What you should do: Starting at the line that contains "नरेगा जॉब कार्ड", return each line exactly as written until the listing below ends, and return no other line.
[[ Task input, beginning ]]
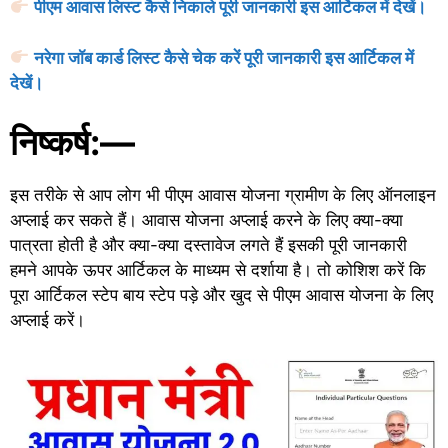
पीएम आवास लिस्ट कैसे निकाले पूरी जानकारी इस आर्टिकल में देखें।
नरेगा जॉब कार्ड लिस्ट कैसे चेक करें पूरी जानकारी इस आर्टिकल में
देखें।
निष्कर्ष:—
इस तरीके से आप लोग भी पीएम आवास योजना ग्रामीण के लिए ऑनलाइन
अप्लाई कर सकते हैं। आवास योजना अप्लाई करने के लिए क्या-क्या
पात्रता होती है और क्या-क्या दस्तावेज लगते हैं इसकी पूरी जानकारी
हमने आपके ऊपर आर्टिकल के माध्यम से दर्शाया है। तो कोशिश करें कि
पूरा आर्टिकल स्टेप बाय स्टेप पड़े और खुद से पीएम आवास योजना के लिए
अप्लाई करें।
[[ Task input, end ]]
Response to the exercise:
नरेगा जॉब कार्ड लिस्ट कैसे चेक करें पूरी जानकारी इस आर्टिकल में
देखें।
निष्कर्ष:—
इस तरीके से आप लोग भी पीएम आवास योजना ग्रामीण के लिए ऑनलाइन
अप्लाई कर सकते हैं। आवास योजना अप्लाई करने के लिए क्या-क्या
पात्रता होती है और क्या-क्या दस्तावेज लगते हैं इसकी पूरी जानकारी
हमने आपके ऊपर आर्टिकल के माध्यम से दर्शाया है। तो कोशिश करें कि
पूरा आर्टिकल स्टेप बाय स्टेप पड़े और खुद से पीएम आवास योजना के लिए
अप्लाई करें।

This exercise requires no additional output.